### Saved data entries
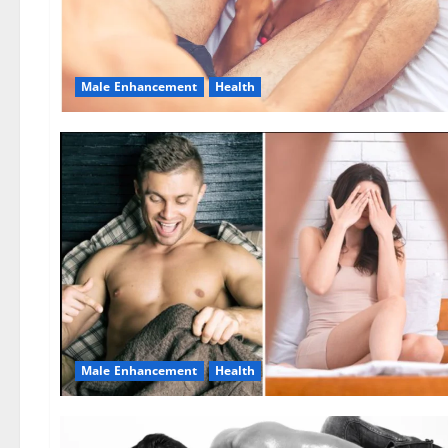
Male Enhancement
Health
Male Enhancement
Health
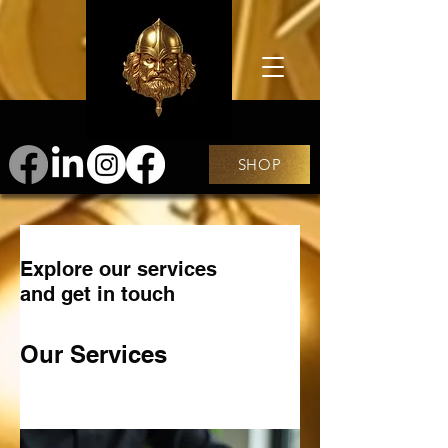
SHOP
Explore our services
and get in touch
Our Services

### TASK ITEM
Transcribe each line above exactly, pictures excluded.

### ANSWER BOX
Male Enhancement
Health
Male Enhancement
Health
SHOP
Explore our services
and get in touch
Our Services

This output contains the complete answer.